The second thing I would say is there’s been a lot of talk and a lot of really good progress around how do we get MVP capability out to the war fighter, get it in their hands. It doesn’t need to be perfect, let them use it and evolve. And I’d say that’s gotten a lot of traction, and our contracting system, our requirement system and our test system is still not really caught up to that way of working. And so I think we are making progress there. Acquisition reform has started to touch on that, but there’s still a long way to go between being actually able to get that MBP fielded in the time needed and not have a test program that takes two to five years and not have contractual requirements that aren’t really moving the needle for the war fighter, but industry has to satisfy them. And so I think there’s continued work to be done there to get after the speed element and getting things into the hands of the war fighters as fast as possible because they’re the best judge of what’s going to be useful.
Col. Scott “Fug” Gilloon, USAF (Ret.):
All right. So I’ll try and wrap up my best in 60 seconds or less, I suppose. Circling back to the whole question at hand, long-range kill chains. In my opinion, they’re about building dilemmas for your adversary, and that’s right through a mix of diverse sensing layers. So that’s not putting all your eggs in one basket. That’s the single point of failure that we talk about.

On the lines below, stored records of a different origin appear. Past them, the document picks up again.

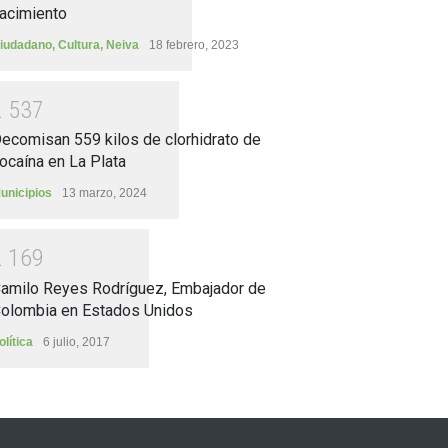
acimiento
iudadano
,
Cultura
,
Neiva
18 febrero, 2023
2
5
3
7
ecomisan 559 kilos de clorhidrato de
ocaína en La Plata
unicipios
13 marzo, 2024
2
1
6
9
amilo Reyes Rodríguez, Embajador de
olombia en Estados Unidos
olítica
6 julio, 2017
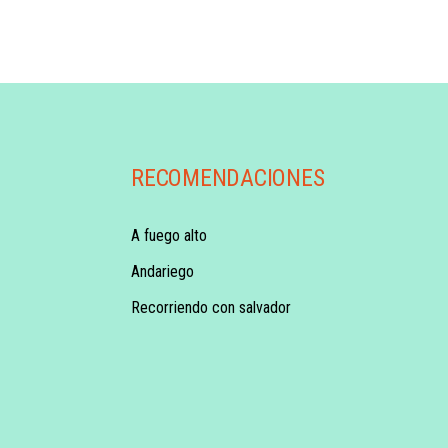
RECOMENDACIONES
A fuego alto
Andariego
Recorriendo con salvador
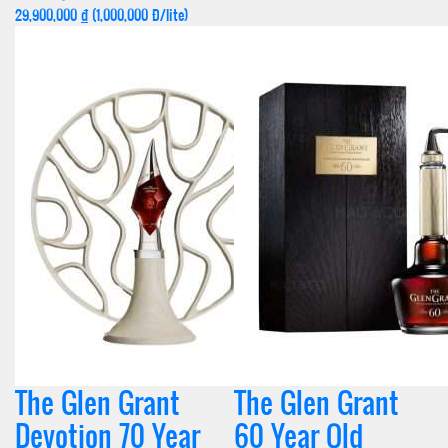
29,900,000
đ
(1,000,000 Đ/lite)
The Glen Grant
The Glen Grant
Devotion 70 Year
60 Year Old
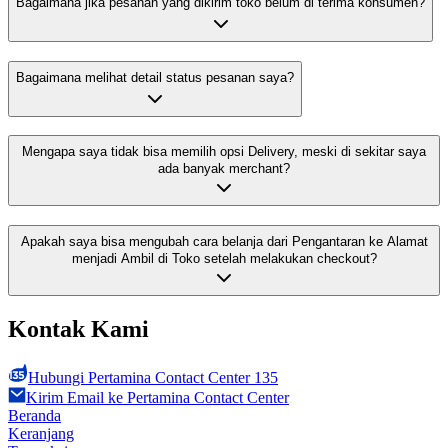
Bagaimana jika pesanan yang dikirim toko belum di terima konsumen?
Bagaimana melihat detail status pesanan saya?
Mengapa saya tidak bisa memilih opsi Delivery, meski di sekitar saya
ada banyak merchant?
Apakah saya bisa mengubah cara belanja dari Pengantaran ke Alamat
menjadi Ambil di Toko setelah melakukan checkout?
Kontak Kami
Hubungi Pertamina Contact Center 135
Kirim Email ke Pertamina Contact Center
Beranda
Keranjang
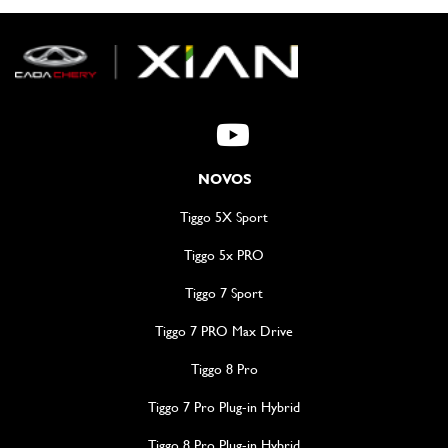
NOVOS
Tiggo 5X Sport
Tiggo 5x PRO
Tiggo 7 Sport
Tiggo 7 PRO Max Drive
Tiggo 8 Pro
Tiggo 7 Pro Plug-in Hybrid
Tiggo 8 Pro Plug-in Hybrid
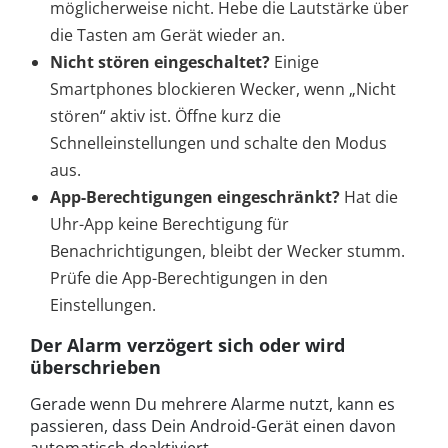
möglicherweise nicht. Hebe die Lautstärke über
die Tasten am Gerät wieder an.
Nicht stören eingeschaltet?
Einige
Smartphones blockieren Wecker, wenn „Nicht
stören“ aktiv ist. Öffne kurz die
Schnelleinstellungen und schalte den Modus
aus.
App-Berechtigungen eingeschränkt?
Hat die
Uhr-App keine Berechtigung für
Benachrichtigungen, bleibt der Wecker stumm.
Prüfe die App-Berechtigungen in den
Einstellungen.
Der Alarm verzögert sich oder wird
überschrieben
Gerade wenn Du mehrere Alarme nutzt, kann es
passieren, dass Dein Android-Gerät einen davon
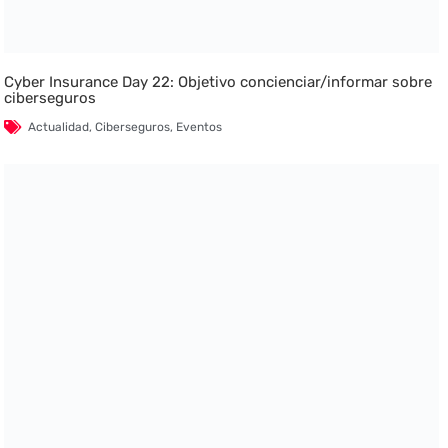
Cyber Insurance Day 22: Objetivo concienciar/informar sobre
ciberseguros
Actualidad
,
Ciberseguros
,
Eventos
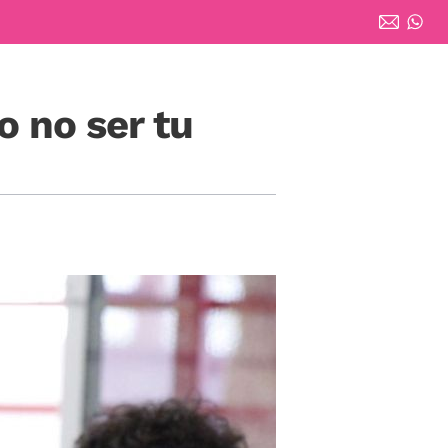
o no ser tu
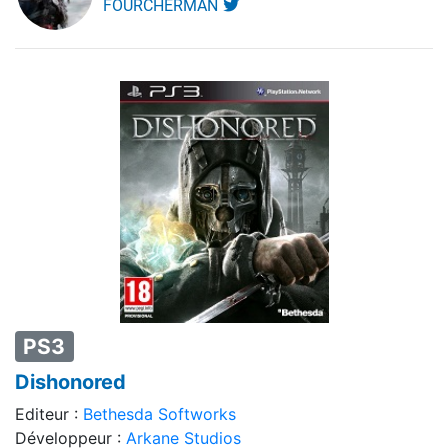
FOURCHERMAN
PS3
Dishonored
Editeur :
Bethesda Softworks
Développeur :
Arkane Studios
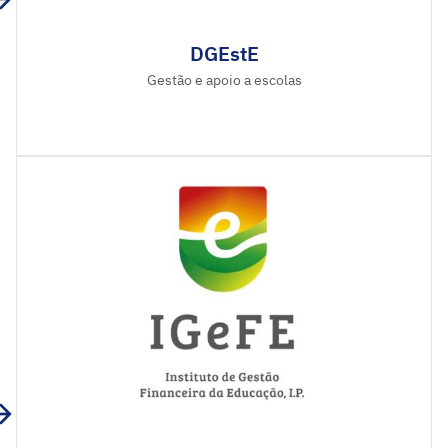
DGEstE
Gestão e apoio a escolas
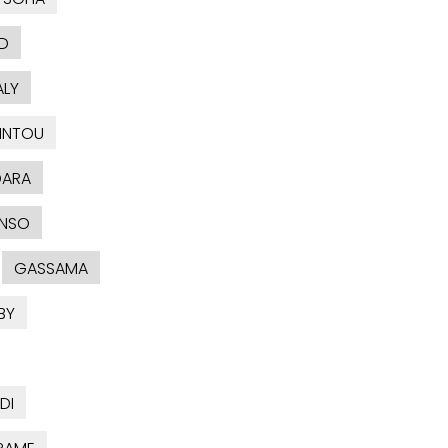
D
ALY
INTOU
DARA
NSO
GASSAMA
BY
DI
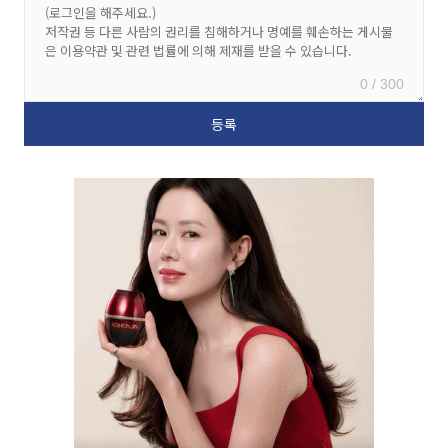
0 / 300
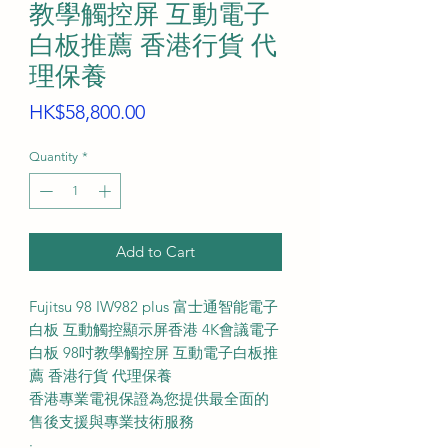
教學觸控屏 互動電子
白板推薦 香港行貨 代
理保養
Price
HK$58,800.00
Quantity
*
Add to Cart
Fujitsu 98 IW982 plus 富士通智能電子
白板 互動觸控顯示屏香港 4K會議電子
白板 98吋教學觸控屏 互動電子白板推
薦 香港行貨 代理保養
香港專業電視保證為您提供最全面的
售後支援與專業技術服務
·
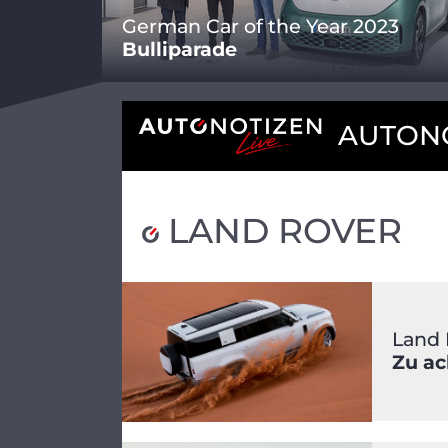
German Car of the Year 2023
Bulliparade
AUTONO
LAND ROVER
Land 
Zu ac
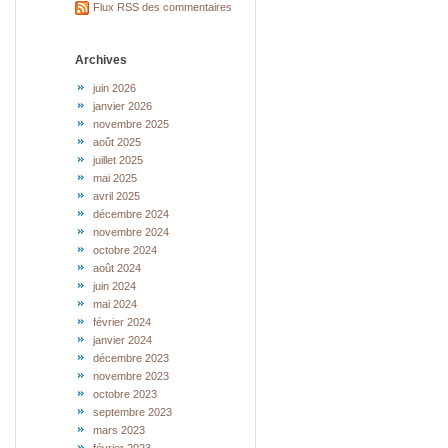
Flux RSS des commentaires
Archives
juin 2026
janvier 2026
novembre 2025
août 2025
juillet 2025
mai 2025
avril 2025
décembre 2024
novembre 2024
octobre 2024
août 2024
juin 2024
mai 2024
février 2024
janvier 2024
décembre 2023
novembre 2023
octobre 2023
septembre 2023
mars 2023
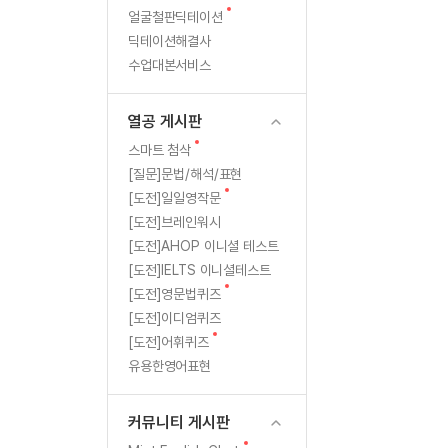
새
무료수업 시스템
얼굴철판딕테이션
수업대본서비스
북미강사
필리핀강사
해
글
딕테이션해결사
무료수업 시스템
수업대본서비스
북미강사
북미강사
모
수업대본서비스
부가서비스
북미강사
열공 게시판
를
북미강사
[프리미엄]영어첨삭 이용권
열공 게시판
북미강사
수
스마트 첨삭
새글
[프리미엄]영어첨삭 이용권
새
스마트 첨삭
스마트 첨삭
글
[프리미엄]영어첨삭 이용권
[질문]문법/해석/표현
있
스마트 첨삭
새
새글
[도전]일일영작문
스마트 첨삭 이용권
는
글
[도전]브레인워시
스마트 첨삭
스마트 첨삭 이용권
[도전]AHOP 이니셜 테스트
스마트 첨삭
것!
스마트 첨삭 이용권
[도전]IELTS 이니셜테스트
스마트 첨삭
민트해VOCA 이용권
새
[도전]영문법퀴즈
스마트 첨삭
새글
민트해VOCA 이용권
글
[도전]이디엄퀴즈
스마트 첨삭
민트해VOCA 이용권
새
[도전]어휘퀴즈
글
스마트 첨삭
새글
유용한영어표현
민트도서관 플러스 이용권
스마트 첨삭
민트도서관 플러스 이용권
[질문]문법/해석/표현
커뮤니티 게시판
민트도서관 플러스 이용권
단체문의
단체문의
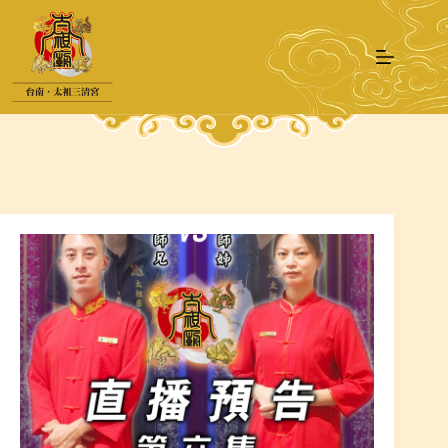
跳
至
主
要
內
容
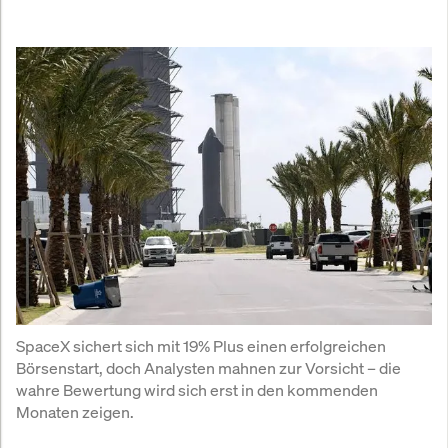
SpaceX sichert sich mit 19% Plus einen erfolgreichen 
Börsenstart, doch Analysten mahnen zur Vorsicht – die 
wahre Bewertung wird sich erst in den kommenden 
Monaten zeigen.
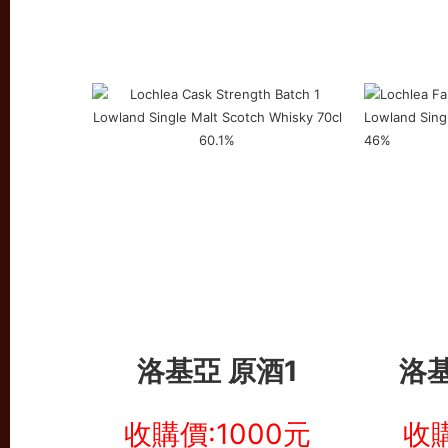
洛基亞
原酒1
洛
收購價:1000元
收購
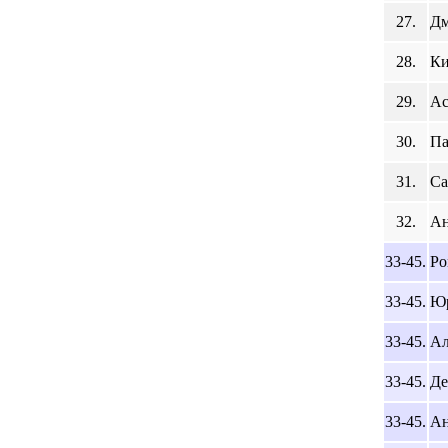
27.
Дм
28.
Ки
29.
Ас
30.
Па
31.
Са
32.
Ан
33-45.
Ро
33-45.
Юр
33-45.
Ал
33-45.
Де
33-45.
Ан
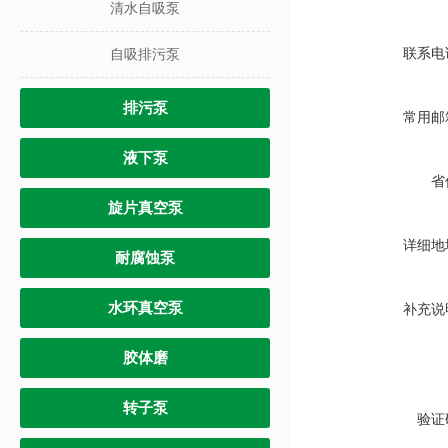
清水自吸泵
联系电
自吸排污泵
排污泵
常用邮
液下泵
省
旋片真空泵
详细地
耐腐蚀泵
水环真空泵
补充说
胶体磨
转子泵
验证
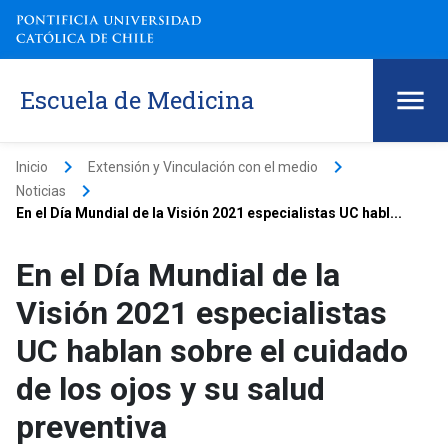
Escuela de Medicina
keyboard_arrow_right
keyboard_arrow_right
Inicio
Extensión y Vinculación con el medio
keyboard_arrow_right
Noticias
En el Día Mundial de la Visión 2021 especialistas UC habl...
En el Día Mundial de la
Visión 2021 especialistas
UC hablan sobre el cuidado
de los ojos y su salud
preventiva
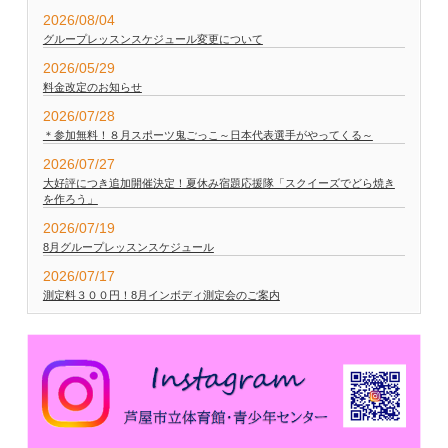
2026/08/04
グループレッスンスケジュール変更について
2026/05/29
料金改定のお知らせ
2026/07/28
＊参加無料！８月スポーツ鬼ごっこ～日本代表選手がやってくる～
2026/07/27
大好評につき追加開催決定！夏休み宿題応援隊「スクイーズでどら焼き
を作ろう」
2026/07/19
8月グループレッスンスケジュール
2026/07/17
測定料３００円！8月インボディ測定会のご案内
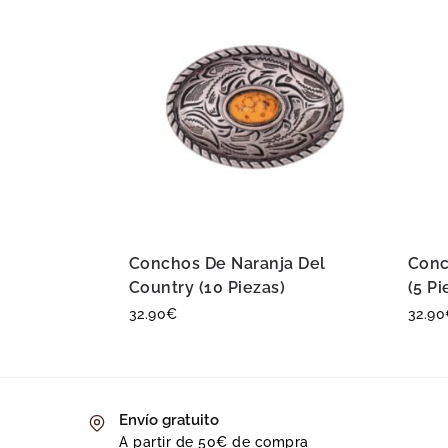
Conchos De Naranja Del
Conc
Country (10 Piezas)
(5 Pi
32.90
€
32.90
Envío gratuito
A partir de 50€ de compra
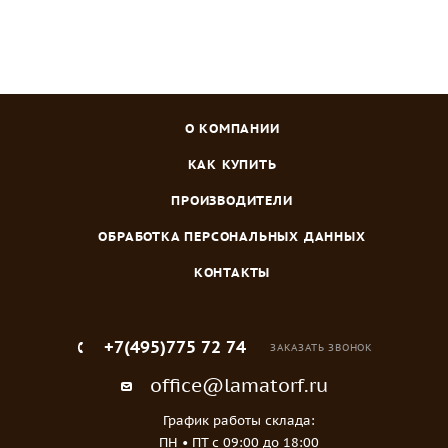
О КОМПАНИИ
КАК КУПИТЬ
ПРОИЗВОДИТЕЛИ
ОБРАБОТКА ПЕРСОНАЛЬНЫХ ДАННЫХ
КОНТАКТЫ
+7(495)775 72 74
ЗАКАЗАТЬ ЗВОНОК
office@lamatorf.ru
График работы склада:
ПН • ПТ c 09:00 до 18:00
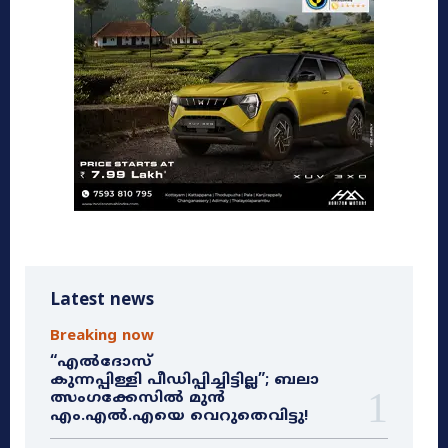
Latest news
Breaking now
“എൽദോസ്
കുന്നപ്പിള്ളി പീഡിപ്പിച്ചിട്ടില്ല”; ബലാ
ത്സംഗക്കേസിൽ മുൻ
എം.എൽ.എയെ വെറുതെവിട്ടു!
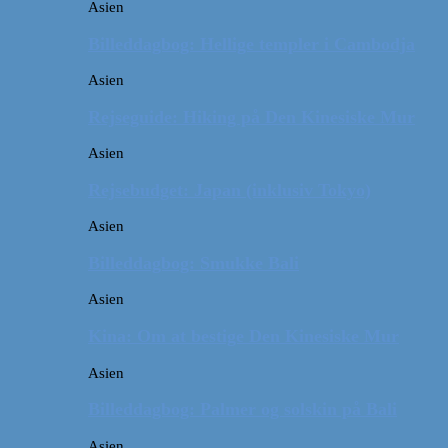
Asien
Billeddagbog: Hellige templer i Cambodja
Asien
Rejseguide: Hiking på Den Kinesiske Mur
Asien
Rejsebudget: Japan (inklusiv Tokyo)
Asien
Billeddagbog: Smukke Bali
Asien
Kina: Om at bestige Den Kinesiske Mur
Asien
Billeddagbog: Palmer og solskin på Bali
Asien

So when we look at things like global communications, they’re great, but we put a lot in the low earth orbit. We have dominance there today, but the adversary probably knows it. And so we’re not building a specific dilemma the more that we pile into those types of layers. So it’s diversifying both your sensing layer and making what I’ll say is responsive effectors. So responsive effectors, meaning you’re listening to the combatant commanders and what they say they need for a weapon or other effect that needs to be generated.
And then the last part of that, from a command and control apparatus, we’ve got to have distributed command and control. The things we’ve talked about up here, we talked about a software-enabled transport layer, all of that’s great, but it has to be distributed, has to be resilient. That’s the only way I think we’re going to pose dilemmas is by having resiliency and redundancy in our kill chain. And if you’re not seeing that and you’re finding the single point of failures, be honest. I think that’s something from the industry perspective we’d ask is be honest with us. Tell us what the problem is. Give us a chance to go use our money to go solve it and we’ll do that. That’s why we exist. So I’d put that pitch to you guys.
Col. Gary E. Roos:
Fantastic. Thank you. So it is clear to me we’re going to need relentless teaming to be able to get this done together from Air Force industry, within industry and within the joint services. So we are definitely looking forward for future partnerships and continue to get this serious challenge done. So thank you to the AFA and thank you for everybody in attendance today. We appreciate you coming today.